Work instruction:
Within the listing below, locate all lines containing the word "Program". Copy each one.

Data for processing:
* * *

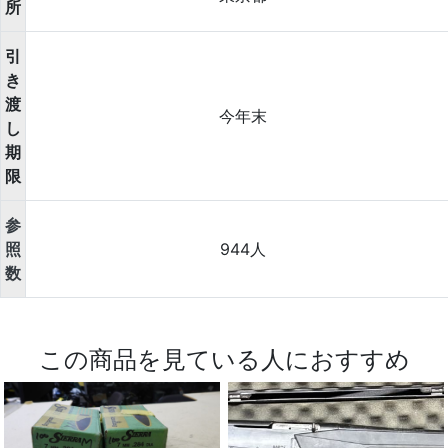
所
引
き
渡
今年末
し
期
限
参
照
944人
数
この商品を見ている人におすすめ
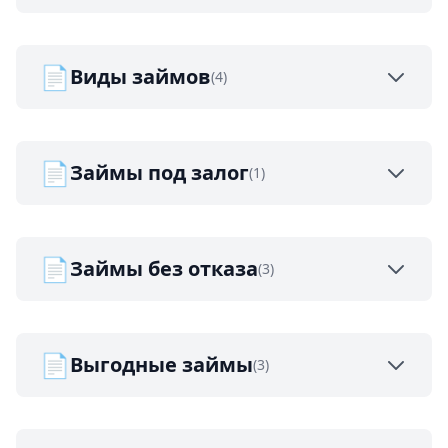
📄
Виды займов
(4)
📄
Займы под залог
(1)
📄
Займы без отказа
(3)
📄
Выгодные займы
(3)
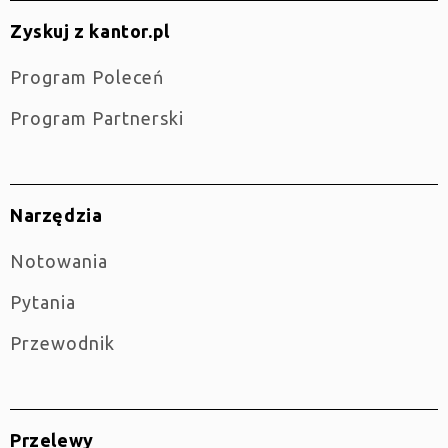
Zyskuj z kantor.pl
Program Poleceń
Program Partnerski
Narzędzia
Notowania
Pytania
Przewodnik
Przelewy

* * *

Exercise output:
Program Poleceń
Program Partnerski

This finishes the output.